## Your objective:
Look at the data below and print exactly the lines from its first line through the line with "る、プライバシーマークを取得済みです。"; the pictures stay out of the copy.

------------

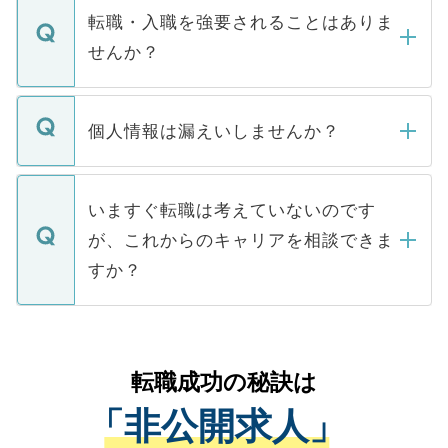
いただきますので、しばらくお待ちくださ
うち約3割は、Webサイトからご覧いただ
転職・入職を強要されることはありま
い。
けない「非公開求人」です。非公開求人は
せんか？
下記の理由によって、一般には公開してい
ません。
転職・入職を強要することは一切ありませ
ん。また、仮に応募先から内定をいただい
個人情報は漏えいしませんか？
■応募殺到を避けるため 人気のある医療機
たとしても、ご本人が納得しない限り、内
関を公にしてしまうと、応募が殺到する場
定を承諾する必要はありません。内定先へ
個人情報が漏えいすることはありませんの
合があります。 選考を効率よく行うため
の辞退の連絡はキャリアパートナーが行い
で、ご安心ください。当サイトからの登録
いますぐ転職は考えていないのです
に、医療機関が求める条件に合った人材の
ますので、ご安心ください。
などで収集したご登録者様の個人情報は、
が、これからのキャリアを相談できま
みを人材紹介会社に依頼するケースが増え
ご本人のキャリアアップおよび転職活動の
ています。
すか？
支援を目的に使用いたします。お預かりし
ているすべての個人データはご本人の許可
お気軽にご相談ください。先生専任のキャ
なく、医療機関側に開示したり、第三者に
リアパートナーが将来のご希望などをおう
提供することは一切ありません。また弊社
かがいして、現在の医療機関の状況や紹介
転職成功の秘訣は
は、個人情報の取り扱いについての厳密な
経験をまじえながら、適切なアドバイスを
管理基準を満たした事業者のみに付与され
「非公開求人」
させていただきます。すぐにご転職をされ
る、プライバシーマークを取得済みです。
ない方には、長期的なサポートが可能です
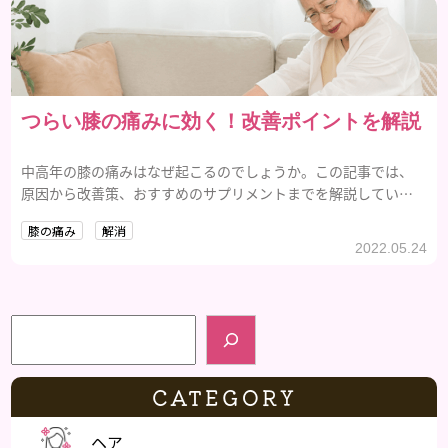
つらい膝の痛みに効く！改善ポイントを解説
中高年の膝の痛みはなぜ起こるのでしょうか。この記事では、
原因から改善策、おすすめのサプリメントまでを解説していま
す。
膝の痛み
解消
2022.05.24
検索
CATEGORY
ヘア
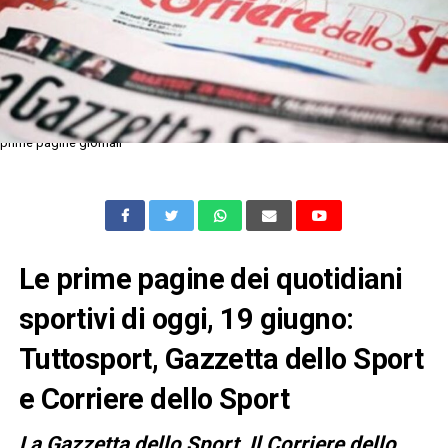
prime pagine giornali
Le prime pagine dei quotidiani
sportivi di oggi, 19 giugno:
Tuttosport, Gazzetta dello Sport
e Corriere dello Sport
L
a Gazzetta dello Sport, Il Corriere dello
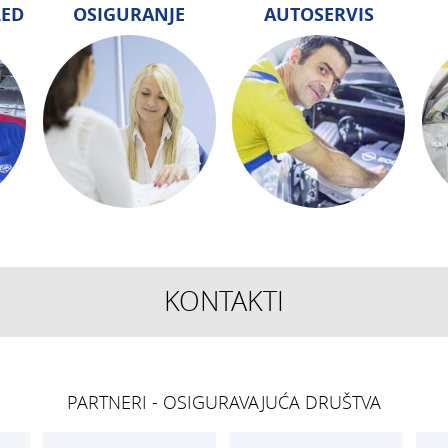
LED
OSIGURANJE
AUTOSERVIS
KONTAKTI
TEHNIČKI PREGLED I
OSIGURANJE
REGISTRACIJA
Siget – zastupan
get.hr
T:
01 6502 277
T:
01 6502 292
PARTNERI - OSIGURAVAJUĆA DRUŠTVA
kontrolori T:
01 6502 265
E:
osiguranje@ak
blagajna T:
01 6502 261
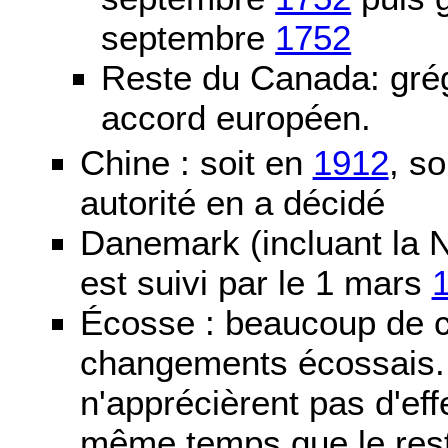
septembre
1752
Reste du Canada: grég
accord européen.
Chine : soit en
1912
, so
autorité en a décidé
Danemark (incluant la N
est suivi par le 1 mars
Écosse : beaucoup de c
changements écossais. D
n'apprécièrent pas d'ef
même temps que le reste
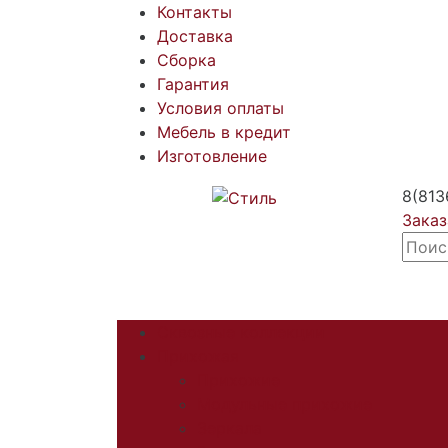
Контакты
Доставка
Сборка
Гарантия
Условия оплаты
Мебель в кредит
Изготовление
8(813
Заказ
Сквозные коллекции
Прихожая
Прихожие
Модульные прихожие
Зеркала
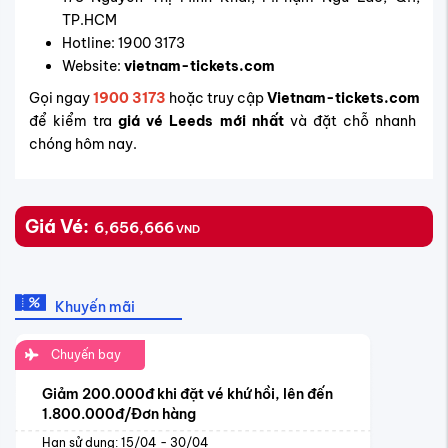
TP.HCM
Hotline: 1900 3173
Website:
vietnam-tickets.com
Gọi ngay
1900 3173
hoặc truy cập
Vietnam-tickets.com
để kiểm tra
giá vé Leeds mới nhất
và đặt chỗ nhanh
chóng hôm nay.
Giá Vé:
6,656,666
VND
Khuyến mãi
Chuyến bay
Giảm 200.000đ khi đặt vé khứ hồi, lên đến
1.800.000đ/Đơn hàng
Hạn sử dụng: 15/04 - 30/04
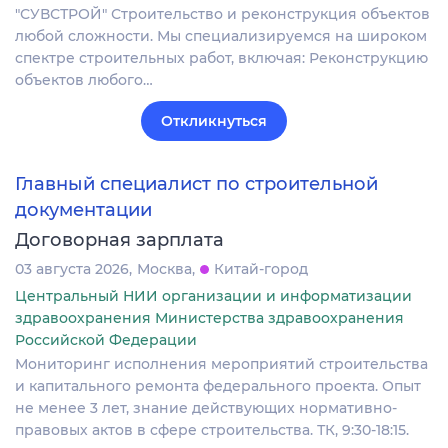
"СУВСТРОЙ" Строительство и реконструкция объектов
любой сложности. Мы специализируемся на широком
спектре строительных работ, включая: Реконструкцию
объектов любого…
Откликнуться
Главный специалист по строительной
документации
Договорная зарплата
03 августа 2026
Москва
Китай-город
Центральный НИИ организации и информатизации
здравоохранения Министерства здравоохранения
Российской Федерации
Мониторинг исполнения мероприятий строительства
и капитального ремонта федерального проекта. Опыт
не менее 3 лет, знание действующих нормативно-
правовых актов в сфере строительства. ТК, 9:30-18:15.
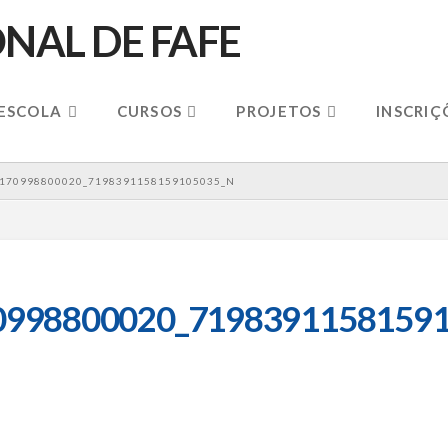
 ESCOLA
CURSOS
PROJETOS
INSCRIÇ
170998800020_7198391158159105035_N
0998800020_71983911581591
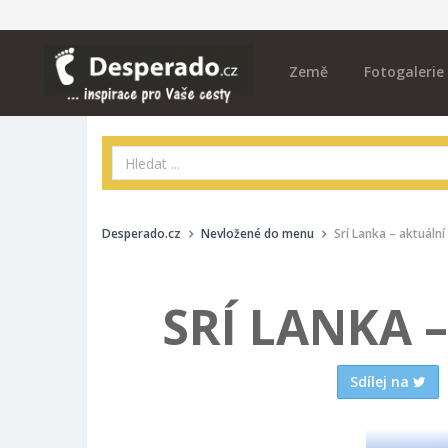
Země
Fotogalerie
Desperado.cz
Nevložené do menu
Srí Lanka – aktuální
SRÍ LANKA 
Sdílej na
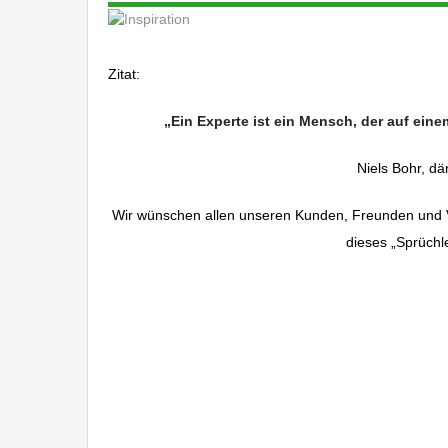
Zitat:
Immobilien Blog
„Ein Experte ist ein Mensch, der auf ein
Niels Bohr, dä
Wir wünschen allen unseren Kunden, Freunden und V
dieses „Sprüchle
Im
Immobiliengutachten Ebingen, Immobilienbewertung 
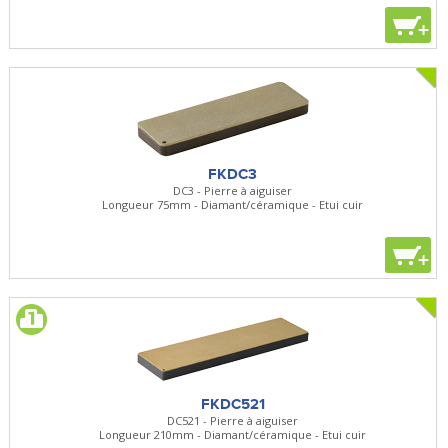
+
FKDC3
DC3 - Pierre à aiguiser
Longueur 75mm - Diamant/céramique - Etui cuir
+
FKDC521
DC521 - Pierre à aiguiser
Longueur 210mm - Diamant/céramique - Etui cuir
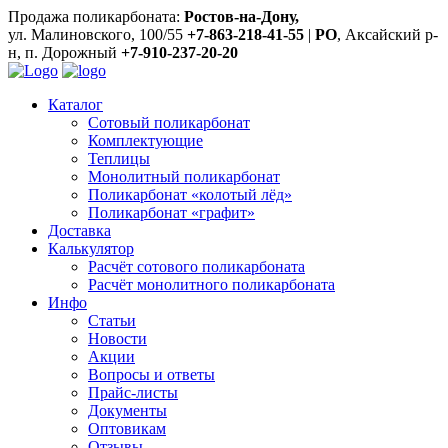
Продажа поликарбоната:
Ростов-на-Дону,
ул. Малиновского, 100/55
+7-863-218-41-55
|
РО
, Аксайский р-
н, п. Дорожный
+7-910-237-20-20
Каталог
Сотовый поликарбонат
Комплектующие
Теплицы
Монолитный поликарбонат
Поликарбонат «колотый лёд»
Поликарбонат «графит»
Доставка
Калькулятор
Расчёт сотового поликарбоната
Расчёт монолитного поликарбоната
Инфо
Статьи
Новости
Акции
Вопросы и ответы
Прайс-листы
Документы
Оптовикам
Отзывы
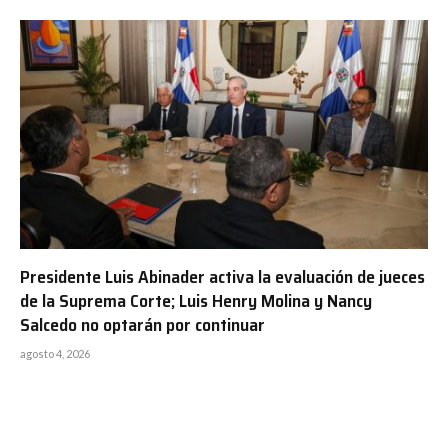
Presidente Luis Abinader activa la evaluación de jueces
de la Suprema Corte; Luis Henry Molina y Nancy
Salcedo no optarán por continuar
agosto 4, 2026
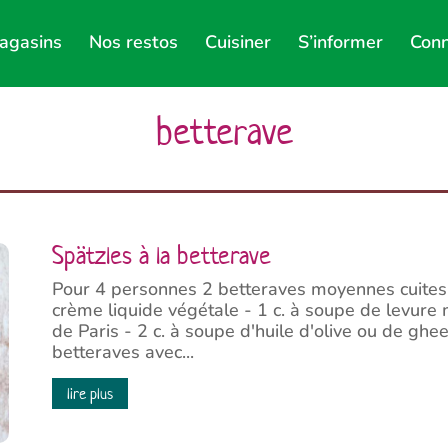
agasins
Nos restos
Cuisiner
S’informer
Conn
betterave
Spätzles à la betterave
Pour 4 personnes 2 betteraves moyennes cuites 
crème liquide végétale - 1 c. à soupe de levure
de Paris - 2 c. à soupe d'huile d'olive ou de ghe
betteraves avec...
lire plus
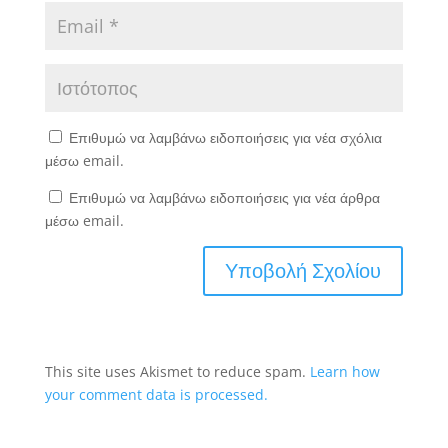
Επιθυμώ να λαμβάνω ειδοποιήσεις για νέα σχόλια
μέσω email.
Επιθυμώ να λαμβάνω ειδοποιήσεις για νέα άρθρα
μέσω email.
This site uses Akismet to reduce spam.
Learn how
your comment data is processed.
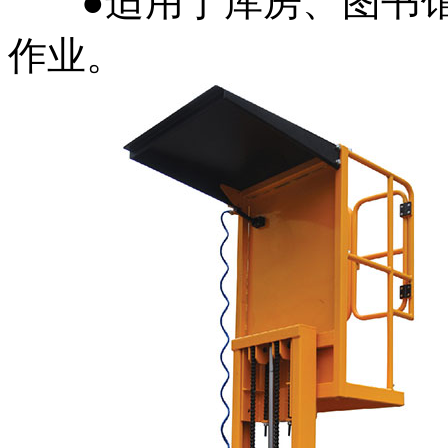
●适用于库房、图书馆
作业。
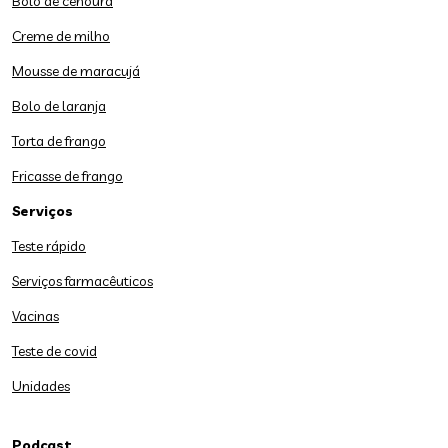
Bolo de cenoura
Creme de milho
Mousse de maracujá
Bolo de laranja
Torta de frango
Fricasse de frango
Serviços
Teste rápido
Serviços farmacêuticos
Vacinas
Teste de covid
Unidades
Podcast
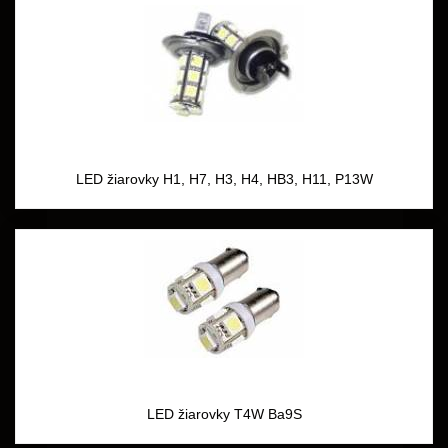
LED žiarovky H1, H7, H3, H4, HB3, H11, P13W
LED žiarovky T4W Ba9S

------------

## Reply:
いただきますので、しばらくお待ちくださ
うち約3割は、Webサイトからご覧いただ
転職・入職を強要されることはありま
い。
けない「非公開求人」です。非公開求人は
せんか？
下記の理由によって、一般には公開してい
ません。
転職・入職を強要することは一切ありませ
ん。また、仮に応募先から内定をいただい
個人情報は漏えいしませんか？
■応募殺到を避けるため 人気のある医療機
たとしても、ご本人が納得しない限り、内
関を公にしてしまうと、応募が殺到する場
定を承諾する必要はありません。内定先へ
個人情報が漏えいすることはありませんの
合があります。 選考を効率よく行うため
の辞退の連絡はキャリアパートナーが行い
で、ご安心ください。当サイトからの登録
いますぐ転職は考えていないのです
に、医療機関が求める条件に合った人材の
ますので、ご安心ください。
などで収集したご登録者様の個人情報は、
が、これからのキャリアを相談できま
みを人材紹介会社に依頼するケースが増え
ご本人のキャリアアップおよび転職活動の
ています。
すか？
支援を目的に使用いたします。お預かりし
ているすべての個人データはご本人の許可
お気軽にご相談ください。先生専任のキャ
なく、医療機関側に開示したり、第三者に
リアパートナーが将来のご希望などをおう
提供することは一切ありません。また弊社
かがいして、現在の医療機関の状況や紹介
転職成功の秘訣は
は、個人情報の取り扱いについての厳密な
経験をまじえながら、適切なアドバイスを
管理基準を満たした事業者のみに付与され
「非公開求人」
させていただきます。すぐにご転職をされ
る、プライバシーマークを取得済みです。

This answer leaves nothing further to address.